- Supplied information:
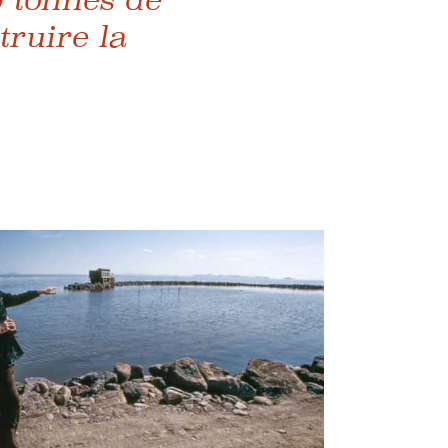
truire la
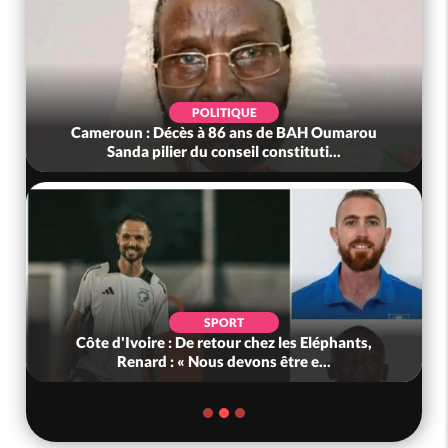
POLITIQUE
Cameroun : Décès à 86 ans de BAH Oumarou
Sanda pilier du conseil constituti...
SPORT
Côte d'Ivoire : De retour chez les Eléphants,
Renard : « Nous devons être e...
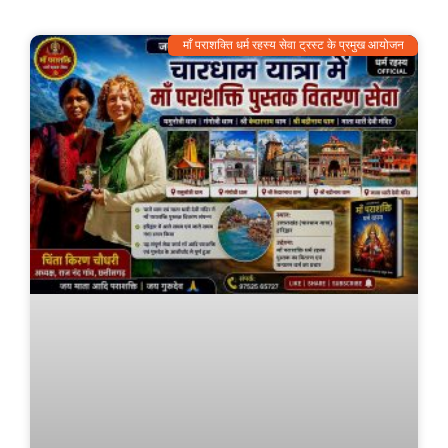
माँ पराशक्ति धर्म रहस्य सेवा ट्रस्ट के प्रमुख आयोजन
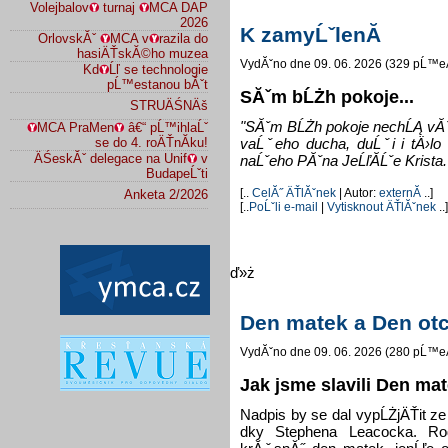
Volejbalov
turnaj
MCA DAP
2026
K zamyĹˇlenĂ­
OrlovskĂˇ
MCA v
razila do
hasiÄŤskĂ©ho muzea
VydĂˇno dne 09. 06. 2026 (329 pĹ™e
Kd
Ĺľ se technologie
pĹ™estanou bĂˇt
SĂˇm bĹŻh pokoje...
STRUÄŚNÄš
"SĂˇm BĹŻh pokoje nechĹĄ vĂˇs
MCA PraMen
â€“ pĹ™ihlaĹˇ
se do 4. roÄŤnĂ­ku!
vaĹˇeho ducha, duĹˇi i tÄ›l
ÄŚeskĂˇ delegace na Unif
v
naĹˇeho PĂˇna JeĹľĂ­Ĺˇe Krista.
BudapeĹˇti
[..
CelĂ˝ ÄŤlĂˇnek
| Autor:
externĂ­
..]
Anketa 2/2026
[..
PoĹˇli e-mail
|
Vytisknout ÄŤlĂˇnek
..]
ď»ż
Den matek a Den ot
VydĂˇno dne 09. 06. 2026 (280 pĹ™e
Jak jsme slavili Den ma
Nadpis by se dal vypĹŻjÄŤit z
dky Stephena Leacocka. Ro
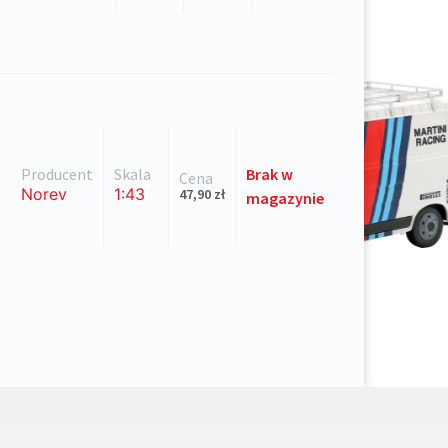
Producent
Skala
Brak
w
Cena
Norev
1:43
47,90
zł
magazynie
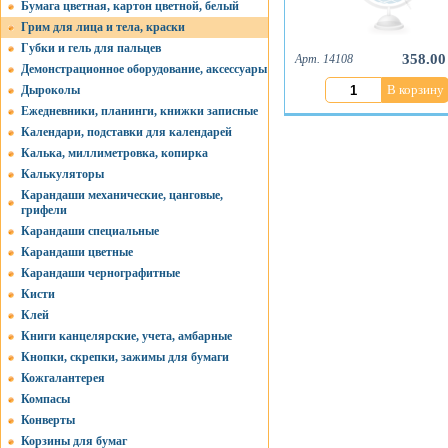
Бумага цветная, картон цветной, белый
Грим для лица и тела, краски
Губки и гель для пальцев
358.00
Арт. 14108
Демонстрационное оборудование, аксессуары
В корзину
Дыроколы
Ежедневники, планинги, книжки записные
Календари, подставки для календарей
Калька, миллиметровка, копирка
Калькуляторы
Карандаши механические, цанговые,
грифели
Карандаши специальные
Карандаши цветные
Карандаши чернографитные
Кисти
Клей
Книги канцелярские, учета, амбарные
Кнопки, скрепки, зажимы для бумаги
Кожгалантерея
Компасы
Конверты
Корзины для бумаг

- Task instructions:
Reproduce every line from the preceding data in which the word "SĂˇm" can be found.

- Result for this exercise:
SĂˇm bĹŻh pokoje...
"SĂˇm BĹŻh pokoje nechĹĄ vĂˇs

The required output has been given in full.